Art Collector Hungers for more of the Big Apple
By Ambrose Clancy
Published: May 14, 2010
Tags: Andy Warhol, art, art collectors, Pop art
When Elie Hirschfeld met Andy Warhol, he expected to get a master class in pop art and the avant-garde. Warhol had other ideas.
It was 1983 and Hirschfeld, a King’s Point resident and real estate developer, met Warhol for lunch at his famed Manhattan studio, The Factory, where sex and drugs were once indulged in as ardently as artistic expression.
Hirschfeld, looking out the studio’s windows, noted in passing that a building rising across the way was one of his, a residential tower with 684 apartments. He then began to question the artist on his work, but Warhol cut him off.
“All he wanted to talk about was the building project,” Hirschfeld said with a laugh. “I was trying to get him to talk a little art, but he only wanted to talk about business.”
The meeting eventually led to Hirschfeld buying an image of the Brooklyn Bridge that Warhol had been commissioned to create for the bridge’s centennial.

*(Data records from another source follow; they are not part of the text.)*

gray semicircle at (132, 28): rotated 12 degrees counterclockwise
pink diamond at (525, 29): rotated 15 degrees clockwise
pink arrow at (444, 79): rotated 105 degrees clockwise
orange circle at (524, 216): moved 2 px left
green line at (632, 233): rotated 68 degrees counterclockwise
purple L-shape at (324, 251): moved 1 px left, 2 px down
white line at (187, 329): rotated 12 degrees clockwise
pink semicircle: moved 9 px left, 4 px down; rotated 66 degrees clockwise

Since then, Hirschfeld’s collection has swelled to 200 works worth more than $15 million and limited to New York City scenes and themes.

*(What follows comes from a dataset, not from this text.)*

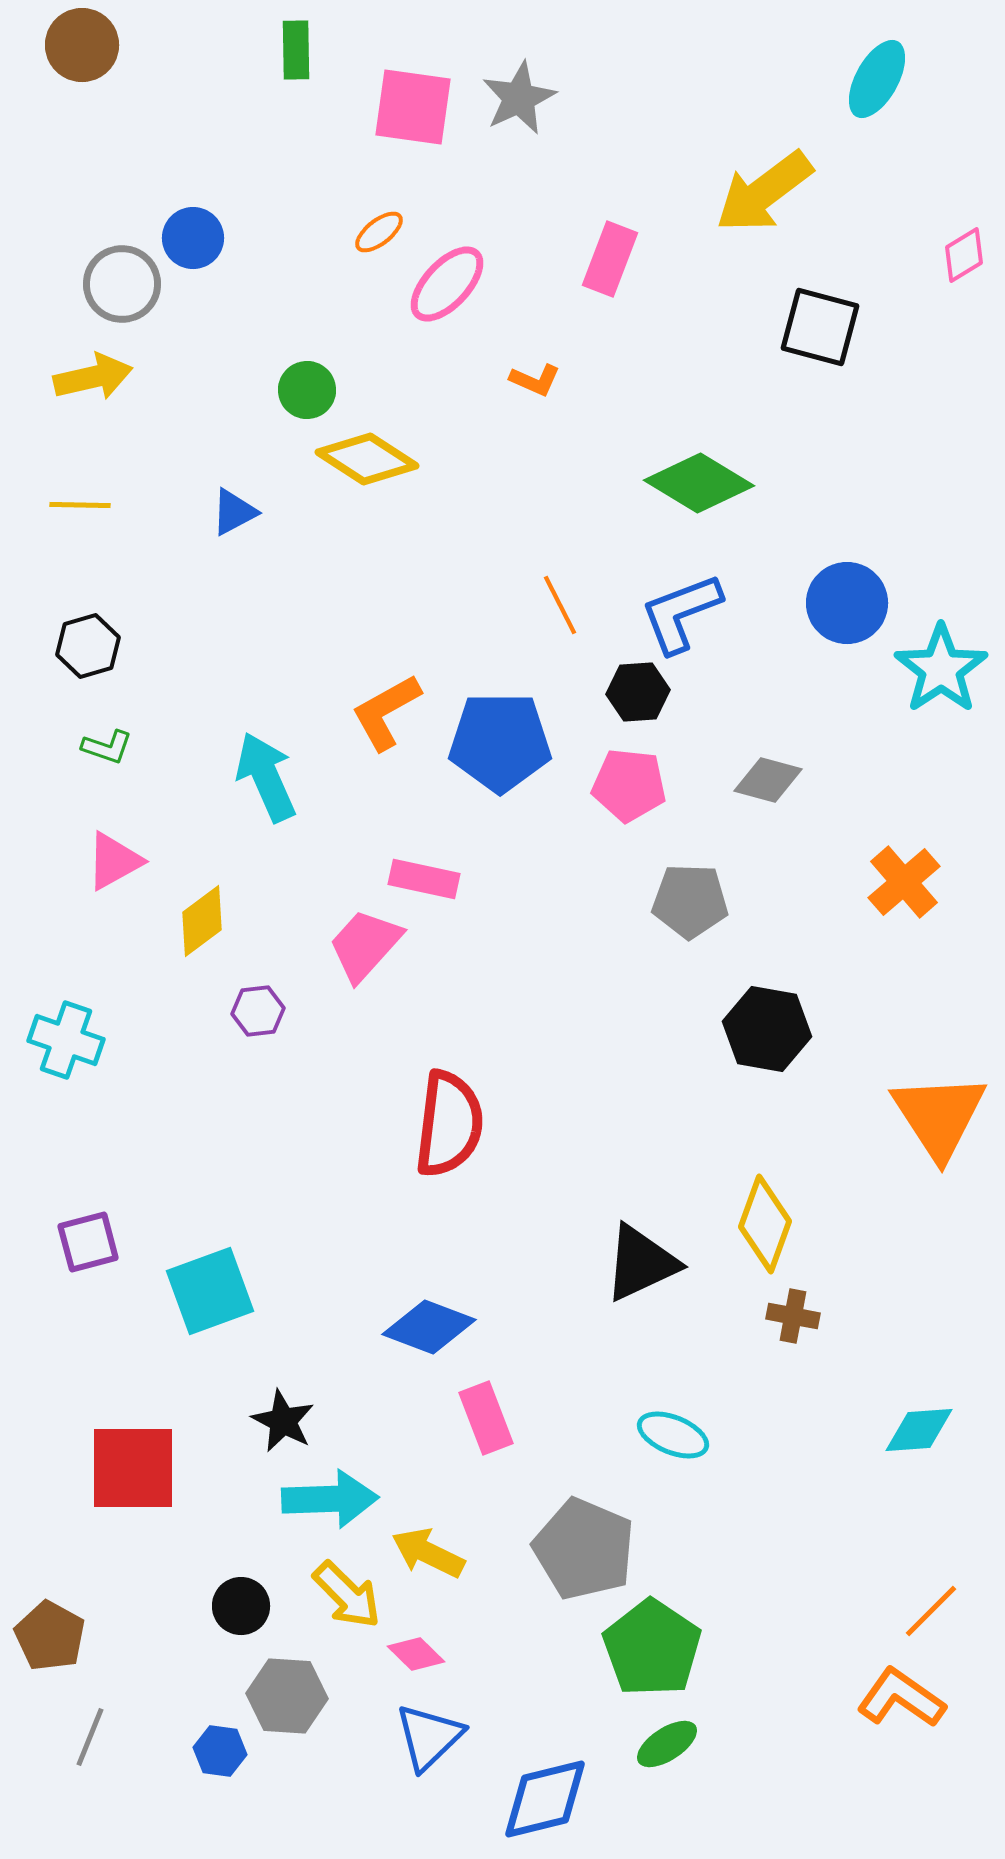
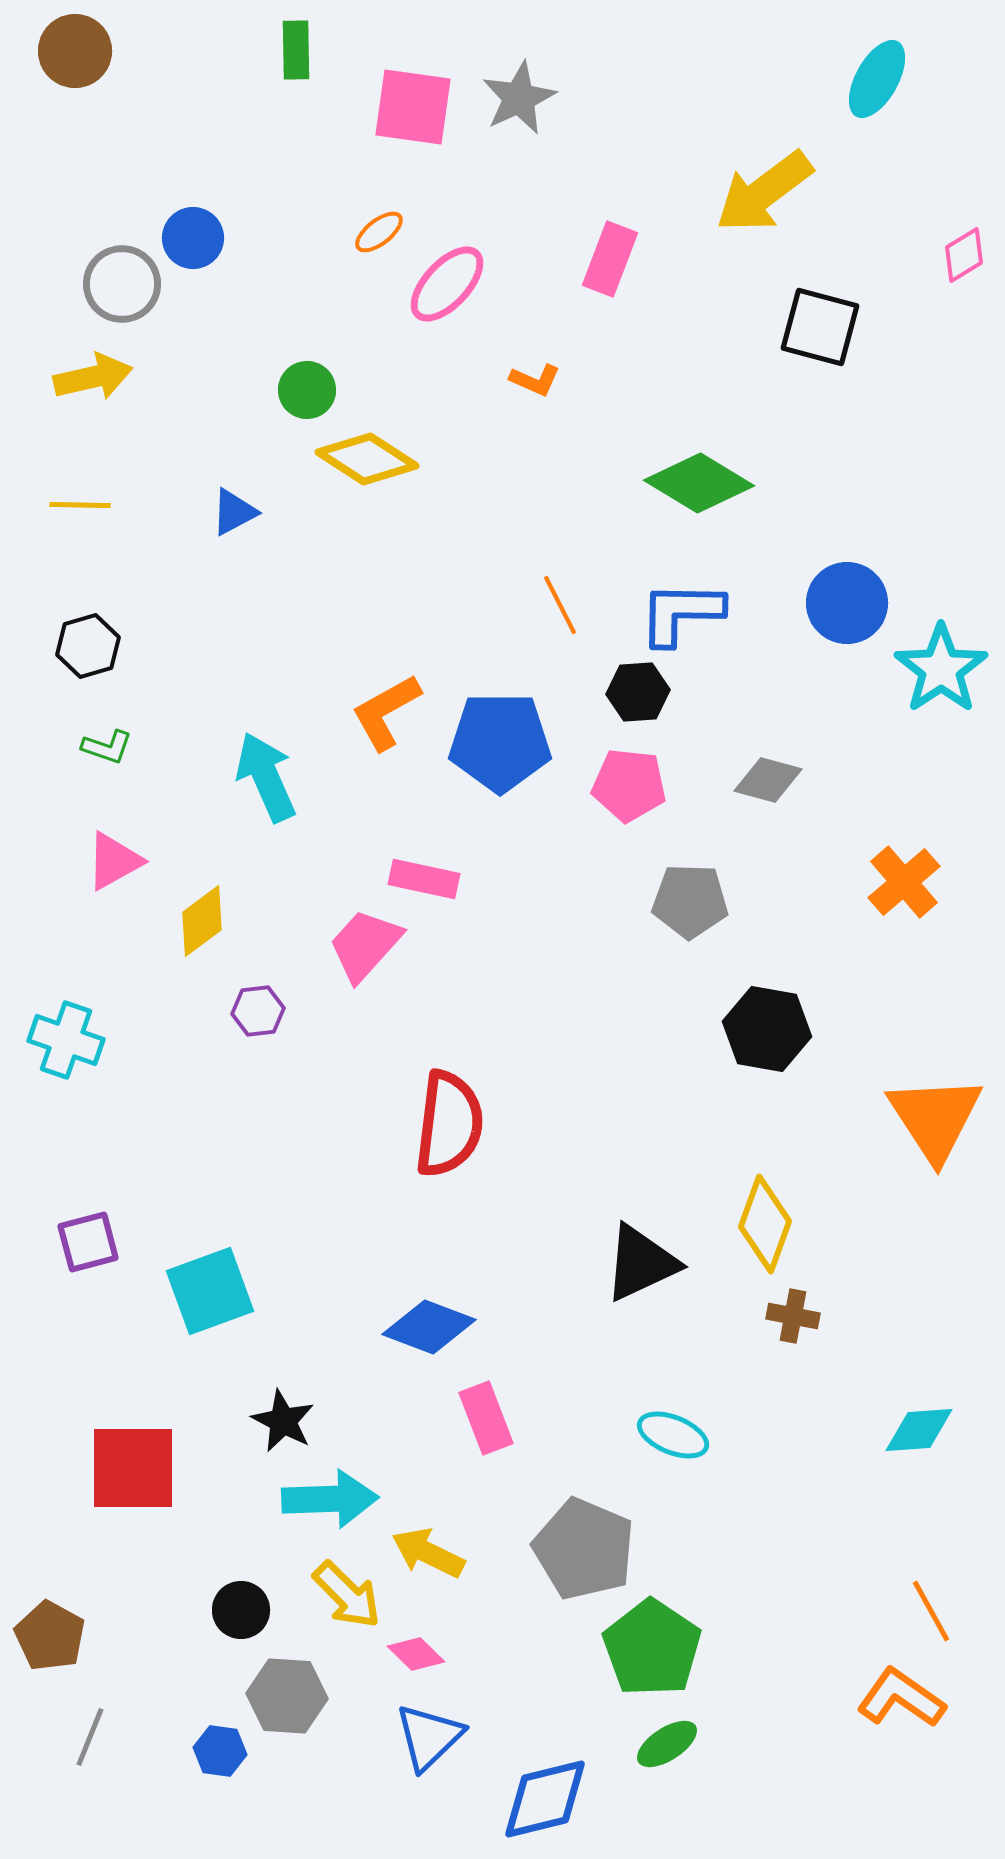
brown circle at (82, 45): moved 7 px left, 6 px down
blue L-shape at (681, 613): rotated 22 degrees clockwise
orange triangle at (939, 1116): moved 4 px left, 2 px down
black circle at (241, 1606): moved 4 px down
orange line at (931, 1611): rotated 74 degrees counterclockwise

Although he said he collects because of his twin passions for art and New York and not as an investment, some experts said Hirschfeld’s collection – which includes such names as Thomas Hart Benton and Christo – will continue to grow in value, defying a recession-ravaged fine art economy.
Last year, the two great international auction houses, Sotheby’s and Christie’s, made a total of $482.3 million in fees from art sales, according to Bloomberg News. The year before, the art houses took in $1.97 billion.

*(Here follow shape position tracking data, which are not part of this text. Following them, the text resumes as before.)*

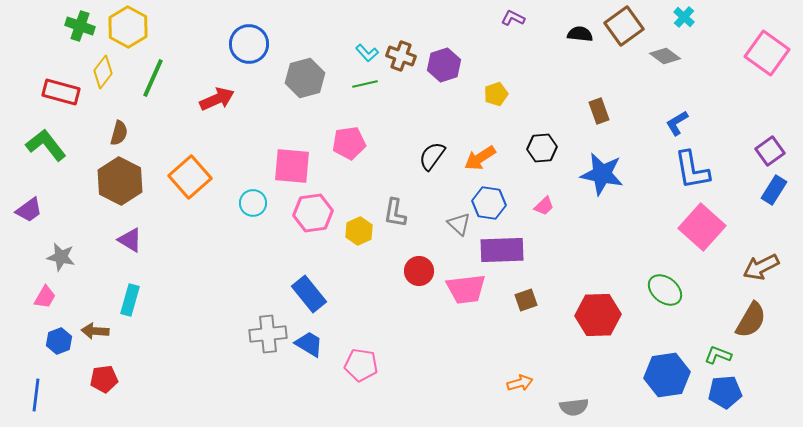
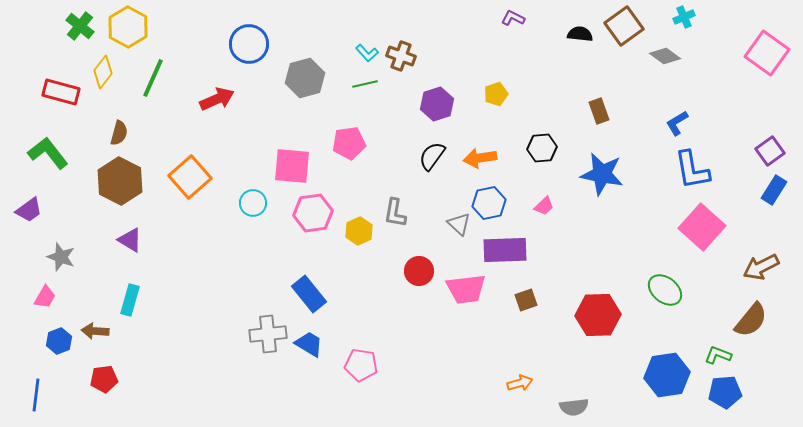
cyan cross at (684, 17): rotated 25 degrees clockwise
green cross at (80, 26): rotated 20 degrees clockwise
purple hexagon at (444, 65): moved 7 px left, 39 px down
green L-shape at (46, 145): moved 2 px right, 8 px down
orange arrow at (480, 158): rotated 24 degrees clockwise
blue hexagon at (489, 203): rotated 20 degrees counterclockwise
purple rectangle at (502, 250): moved 3 px right
gray star at (61, 257): rotated 8 degrees clockwise
brown semicircle at (751, 320): rotated 9 degrees clockwise
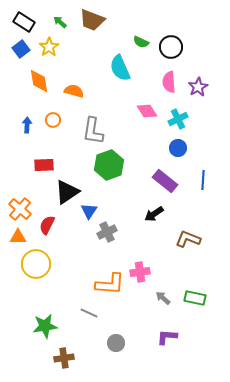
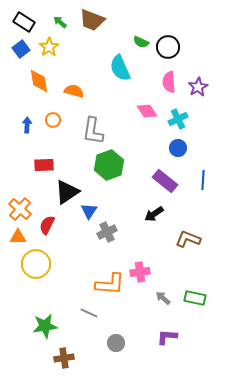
black circle: moved 3 px left
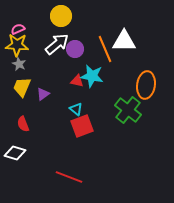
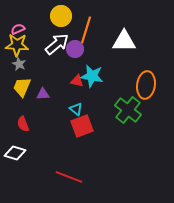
orange line: moved 19 px left, 19 px up; rotated 40 degrees clockwise
purple triangle: rotated 32 degrees clockwise
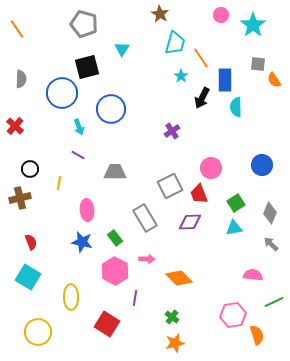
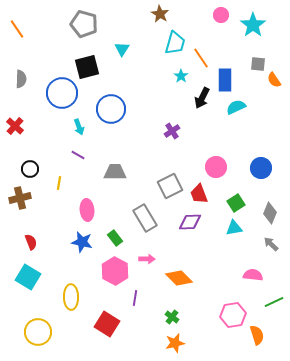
cyan semicircle at (236, 107): rotated 66 degrees clockwise
blue circle at (262, 165): moved 1 px left, 3 px down
pink circle at (211, 168): moved 5 px right, 1 px up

The market is continuing to plunge even with last week’s spectacular sale of a midcareer Picasso for $106.5 million, setting a record for the most expensive painting ever sold. The Mei Moses index, which tracks prices in the art world, reported that the art market was off 5 percent for the first quarter of 2010.
Terry Wallace, a long-time fixture on the Hampton’s art scene, also owner of Easthampton’s Wallace Gallery and a collector himself, said Hirschfeld’s style of collecting is “very smart.”
Since 9/11, works of art with a New York theme done by recognized artists have soared in value, Wallace said. And with Hirschfeld’s sole focus on New York, works by artists in the second tier are elevated by association in a collection containing works by the masters.
Hirschfeld said the weak art market has allowed him to find bargains, since the overall economy has forced some collectors to turn art into cash.
He picked up a painting by one of the founders of the photorealism movement, Richard Estes, for $250,000, a work that normally would have gone for twice that. He also bought his Christo, a model of Madison Square Garden wrapped in cloth, at a bargain basement price.
Hirschfield has never sold pieces of his collection to acquire something new or better, but has kept his possessions intact since
The early 1980s when art sparked an interest. He’d gone to NYU Law School before joining his father in the real estate business. Thumbing through an auction catalog one day he saw something that made him say aloud, “That’s it.” The painting was a Washington Square Park scene, set directly in front of his alma mater, NYU law school, by Benton, one of the most revered names in American art.
“I’ve never seen another New York scene by Benton,” Hirschfeld said. “He had an aversion to urban life. I could’ve looked for years and never found something on New York by Benton.”
A quick $80,000 lighter in the wallet, Hirschfeld was on his way to building a unique collection.
“From that first painting it was an immediate passion,” he said.
Although sitting on a potential fortune, Hirschfeld said his collection is not for sale and that its purpose is to satisfy his love for the city and his love of beauty.
Now in his 60s, the collector hasn’t yet decided what eventually will become of the art, whether he’ll will it to a family member or an institution.
For now, though, he’s on the hunt for more.
“It’s like fishing,” he said. “There are so many fish out there.”